Artist Clinton Kirkpatrick reflects on the space we open up at Seacourt

Seacourt is a unique space. Participants are supported in an environment that is more than completing a piece of work, or workshop, and going home at the end of the day.

People are encouraged to find their own voice, develop a practice, and they are encouraged to problem-solve any challenges that they encounter whilst having the support of professional artists and practitioners should they need it.

The outreach and community work were originally offered to local groups and we focused on supporting those with mental health, or physical disability, needs. Everyone who had previously entered into workshops at Seacourt were, in a sense, labelled because of the groups that they attended such as Action Mental Health or Cedar Foundation, which supports various needs in people. These people belonged to these groups as they needed support in various ways.

The space within Seacourt is important because we actively seek to throw out the idea of what labels are and what that means for people. Of course, it is important to acknowledge people’s capabilities, or where they need extra help and support but they are not wholly defined by these.

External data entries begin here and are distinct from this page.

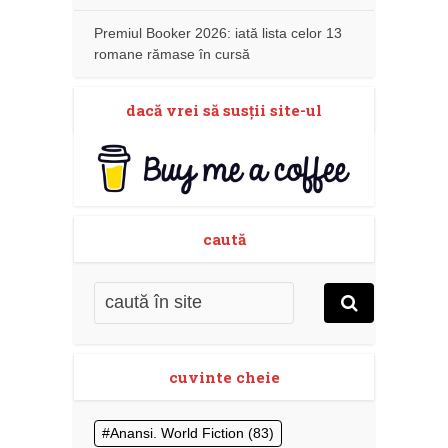
Premiul Booker 2026: iată lista celor 13
romane rămase în cursă
dacă vrei să susţii site-ul
caută
cuvinte cheie
Anansi. World Fiction
(83)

We believe that participants who are coming into Seacourt should not be bound by their disability but instead are encouraged to find purpose within their individuality and their arts practice. Seacourt has allowed the time for these people to develop personally. What we have witnessed was amazing. The space invites people in, holds them as people and artists, and allows for natural growth, development and understanding of printmaking and art practice. In turn this improves mental health and wellbeing and this has been acknowledged by many of our participants.

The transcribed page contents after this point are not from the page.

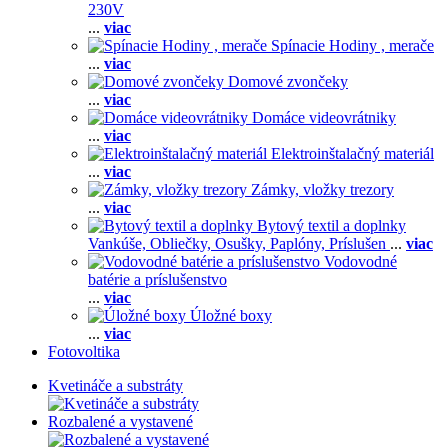
230V
...
viac
Spínacie Hodiny , merače
...
viac
Domové zvončeky
...
viac
Domáce videovrátniky
...
viac
Elektroinštalačný materiál
...
viac
Zámky, vložky trezory
...
viac
Bytový textil a doplnky
Vankúše,
Obliečky,
Osušky,
Paplóny,
Príslušen
...
viac
Vodovodné
batérie a príslušenstvo
...
viac
Úložné boxy
...
viac
Fotovoltika
Kvetináče a substráty
Rozbalené a vystavené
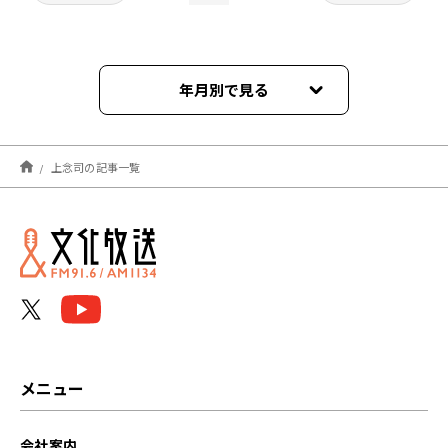
年月別で見る
2026年08月
上念司の記事一覧
2026年07月
2026年06月
2026年05月
2026年04月
2026年03月
メニュー
2026年02月
会社案内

People have developed friendships and they all meet every week, once or twice, as a group, to facilitate their work. The majority of the participants are regular attendees and rarely misses sessions. In 2019 we all worked together to create an exhibition of their most recent work where everyone was given the opportunity to display their artworks. Everybody availed of this opportunity, and for the first time ever, worked on a collective brief together. There was pride, sincerity and a sense of community within the exhibition and its participants.

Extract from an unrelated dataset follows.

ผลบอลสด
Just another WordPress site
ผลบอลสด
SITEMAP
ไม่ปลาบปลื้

Each month we tried to further teach what it was to be an artist and continue to engage in personal work and I think that this could only have happened in the context of somewhere like Seacourt as it is a professionally run artists’ space. One participant illustrated their own book, and most people have developed distinct styles as artists and the work has started to become strong. An individual sense of identity is important and Seacourt allows for that to be cultivated and to grow. Seacourt offers a warm and inviting atmosphere to work in.